EPILOGUE

Many friends have asked me why, after all I went through, I did not hate Chairman Mao and the Cultural Revolution in those years. The answer is simple: We were all brainwashed.

To us Chairman Mao was God. He controlled everything we read, everything we heard, and everything we learned in school. We believed everything he said. Naturally, we knew only good things about Chairman Mao and the Cultural Revolution. Anything bad had to be the fault of others. Mao was blameless.

When I started to write this book, I asked An Yi’s mother if she had hated Mao when she was forced to climb the factory chimney. “I didn’t hate him,” she told me. “I believed that the Cultural Revolution was necessary to prevent revisionism and capitalism from taking over China. I knew that I was wronged, but mistakes happen under any system. If the country was better for the movement that persecuted me, I was still in favor of it. It was only after Mao’s death that I knew I was deceived.”

It was only after Mao’s death in 1976 that people woke up. We finally learned that the whole Cultural Revolution had been part of a power struggle at the highest levels of the Party. Our leader had taken advantage of our trust and loyalty to manipulate the whole country. This is the most frightening lesson of the Cultural Revolution: Without a sound legal system, a small group or even a single person can take control of an entire country. This is as true now as it was then.

Thirty years have passed since I was the little girl with the red scarf who believed she would always succeed at everything. I grew up and moved to the United States, but still, whatever I did, wherever I went, vivid memories of my childhood kept coming back to me. After thinking so much about that time, I wanted to do something for the little girl I had been, and for all the children who lost their childhoods as I did. This book is the result.

This book tells of my experiences between the ages of twelve and fourteen. I have presented my family as it was, but in order to protect the privacy of friends and neighbors mentioned in the story, I have changed their names and some details of their stories.

And what happened since then?

A few months after our ransack the revolutionary situation in the theater changed again.
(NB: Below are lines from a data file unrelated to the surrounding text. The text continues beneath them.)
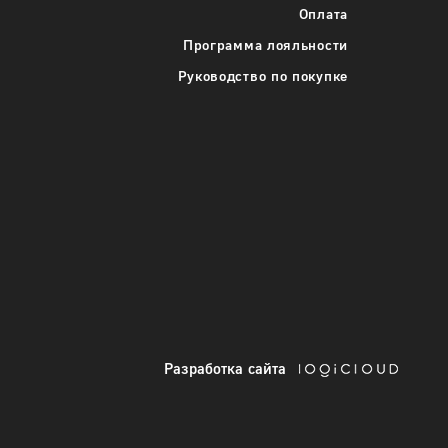
Оплата
48
Программа лояльности
50
Руководство по покупке
-
+
В корзину
Подробнее
Разработка сайта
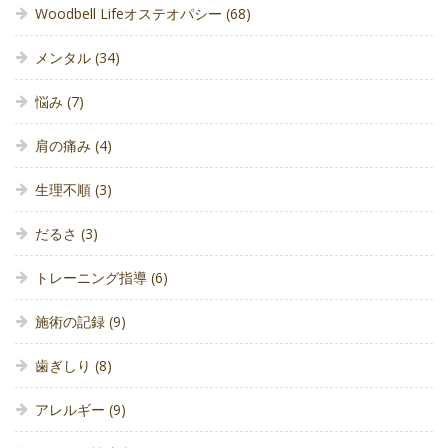
Woodbell Lifeオステオパシー
(68)
メンタル
(34)
悩み
(7)
肩の痛み
(4)
生理不順
(3)
だるさ
(3)
トレーニング指導
(6)
施術の記録
(9)
歯ぎしり
(8)
アレルギー
(9)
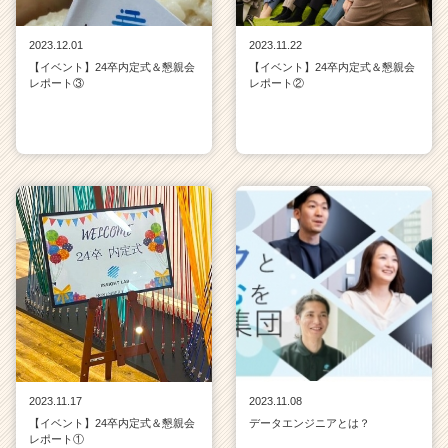
2023.12.01
2023.11.22
【イベント】24卒内定式＆懇親会
【イベント】24卒内定式＆懇親会
レポート③
レポート②
2023.11.17
2023.11.08
【イベント】24卒内定式＆懇親会
データエンジニアとは？
レポート①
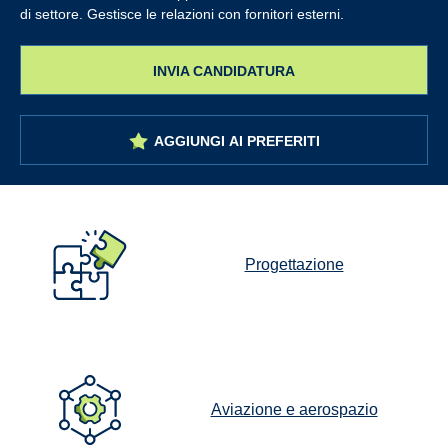
di settore. Gestisce le relazioni con fornitori esterni.
INVIA CANDIDATURA
AGGIUNGI AI PREFERITI
Progettazione
Aviazione e aerospazio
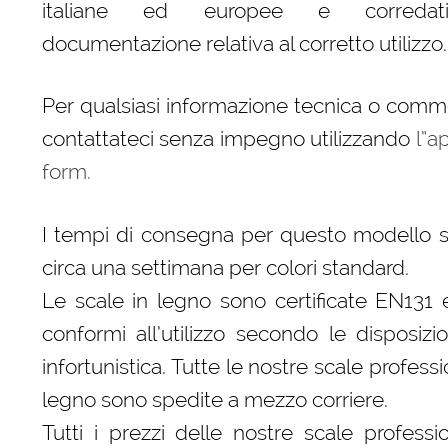
italiane ed europee e correda
documentazione relativa al corretto utilizzo.
Per qualsiasi informazione tecnica o comm
contattateci senza impegno utilizzando
l”a
form.
I tempi di consegna per questo modello s
circa una settimana per colori standard.
Le scale in legno sono certificate EN131
conformi all’utilizzo secondo le disposizio
infortunistica. Tutte le nostre scale professi
legno sono spedite a mezzo corriere.
Tutti i prezzi delle nostre scale professio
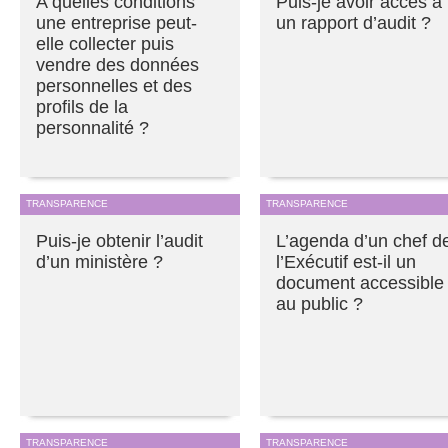
A quelles conditions
Puis-je avoir accès à
une entreprise peut-
un rapport d’audit ?
elle collecter puis
vendre des données
personnelles et des
profils de la
personnalité ?
TRANSPARENCE
TRANSPARENCE
Puis-je obtenir l’audit
L’agenda d’un chef d
d’un ministère ?
l’Exécutif est-il un
document accessible
au public ?
TRANSPARENCE
TRANSPARENCE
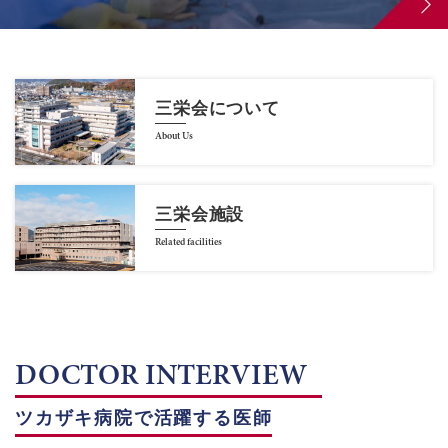
三栄会について
About Us
三栄会施設
Related facilities
DOCTOR INTERVIEW
ツカザキ病院で活躍する医師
The Rebels who had taken control lost power to a new group. Most of those who had been detained were released, including Uncle Fan, Aunt Wu, and Uncle Tian, who was detained right after our ransack because of the letter. Dad finally returned home too. He was still considered a landlord, and was put to work as a janitor; Mom still had to write self-criticism reports because she would not break with Dad; and Grandma still had to sweep the alley twice a day, but at least we were all together again.

Our class status continued to hold us back. Because of our political background I was denied another opportunity to become a stage actress, just as Ji-yong was not allowed to become a trumpeter nor Ji-yun a singer. But we never gave up. When the schools reopened after the Cultural Revolution, we all went to universities to finish our education. Both Ji-yun and I became teachers, while Ji-yong worked in a watch factory.

In 1980 my father was finally cleared. Not only was the charge that he was an “escaped landlord” dropped, but an old decision made during the Antirightist Movement was reversed as well. Only then did I learn the whole story. As a university student Dad had risked his life by joining the Communist Party when it was still an illegal, underground organization. During the Antirightist Movement of 1958, Dad had expressed some disagreement with Party policies, and as a result he was forced to resign from the Party. Although he was never officially classified as a rightist, he was denied promotions and major roles, and his career was ruined. In 1980 he was “rehabilitated” and appointed Vice President of the Children’s Art Theater. I looked at his gray hair and felt sad rather than happy. I knew he loved acting more than anything, and knew that nothing could make up for all the years he had lost.

The years of disappointments finally made me move to the United States. Now the whole family is here, except for Grandma, who died in 1992 at the age of ninety-eight. Ji-yong lives in Seattle, where he works in the tourist industry. Ji-yun teaches in a community college nearby, and my parents live with her family and enjoy the company of their two grandsons. And at long last my father has been able to do some acting.

Song Po-po died of a stroke not long after I came to America.

Sometimes when I think of all we went through, I can’t help feeling that it was only by the grace of God that we were saved. My parents and Grandma all admitted that at times during those dark years they contemplated suicide. Without God’s blessing they could never have survived.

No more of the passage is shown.